Apart from the division highlighted by SJN, which has alienated some supporters, CSA also continues to struggle to attract investors for their product. None of the three men’s domestic competitions is sponsored and the men’s national team has not had a headline sponsor since Standard Bank walked away in April 2020. The national women’s team continues to be backed by financial services company Momentum but women’s domestic events also take place without corporate backing. Another part of Roc Nation’s deal with CSA is to help them find commercial partners.

“We’ve been brutally honest over the last few months about the lack of trust, not even just the fans but with a lot of our stakeholders,” Moseki said. “We have been honest that we need to do quite a lot of work to regain that trust. To build trust takes a very long time but to lose it literally takes a split second. This is part of the journey of rebuilding that trust. As an example, connecting better with our fans and doing the things correctly, at organisation and corporate level. We are doing those things but we also understand that we need to communicate better with fans. It’s a journey. We understand it’s going to take a while.”

Like many other sporting boards, CSA also have not had much opportunity to see their fans since the pandemic hit, but pre Covid-19, interest levels in cricket were encouraging. While Test attendances have always been fairly low (apart from a few days at SuperSport Park, the Wanderers and Newlands), men’s ODIs and T20Is were sell-outs and the demographic of South African crowds had noticeably changed to include more people of colour, more women and more families. “The first step is to get back to the level we were at and that is already a standard that was high,” Errol Madlala, CSA’s acting chief commercial officer said.

South Africa have hosted two series in which fans were allowed in limited numbers and both were poorly attended.
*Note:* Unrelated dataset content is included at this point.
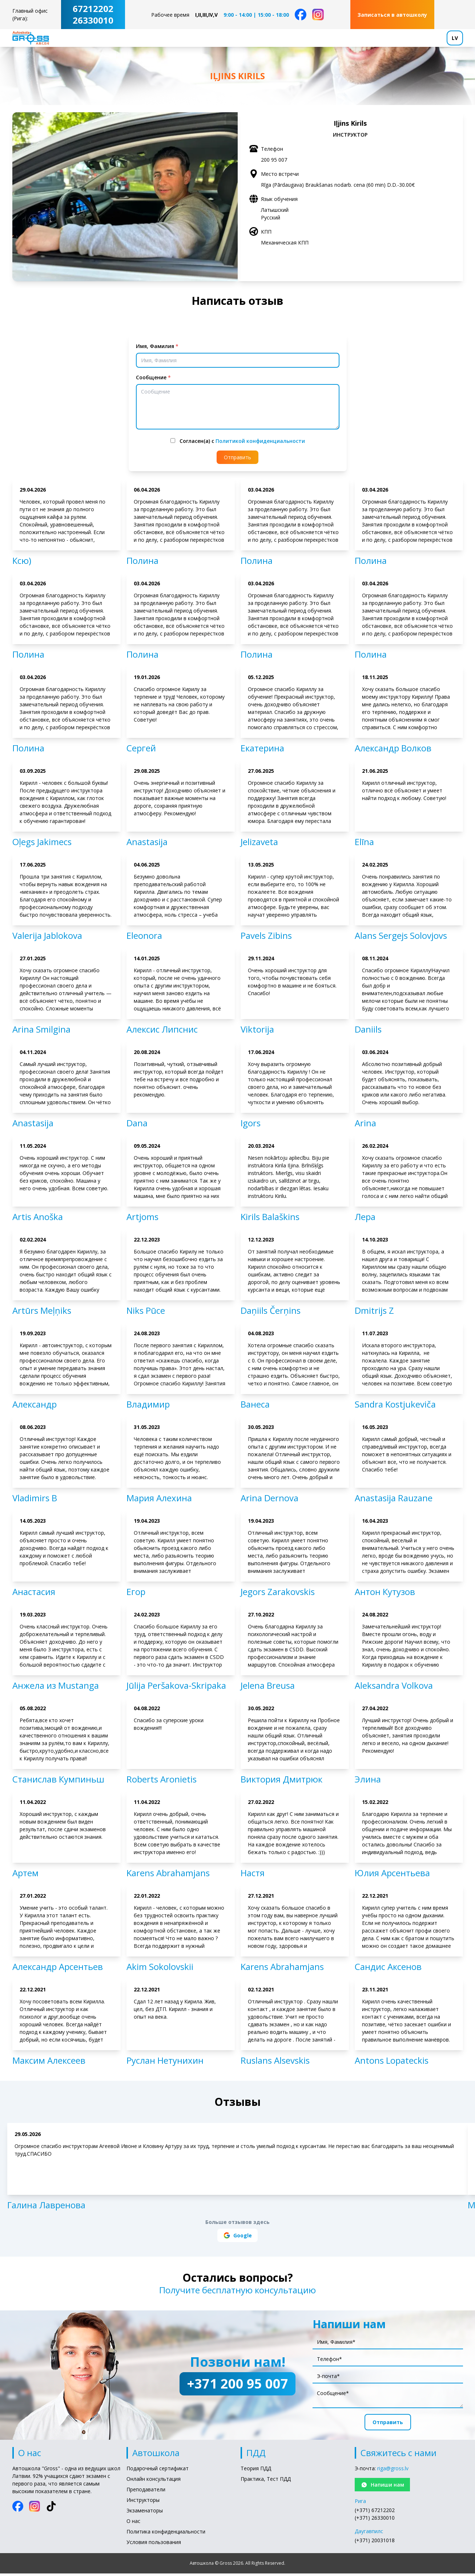  I want to click on (+371) 67212202, so click(375, 2514).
For the curtailed ODIs against Netherlands (which were stopped after discovery of the Omicron variant) 2000 spectators were allowed into the grounds, while there was a 50% capacity available for the two Tests against Bangladesh. Despite that, neither Kingsmead nor St George’s Park came close to filling their quota, and have historically also struggled to attract crowds. CSA intends to work with Roc Nation to get bums on seats, including those belonging to people who don’t normally watch live cricket. “What we are adding is looking at how we also compete for the hearts and minds of our fans as well as attract those outside of cricket into the cricket space,” Madlala said. “The advantage we have over other sporting codes is that we’ve got time, our events are slightly longer.”

Roc Nation will also be in charge of some of CSA’s social media over the duration of their three-year deal. CSA confirmed they will pay Roc Nation “a small retainer,” along with incentives attached to commercial deals. In other words, they’re trying to build an empire, or at least that’s their state of mind.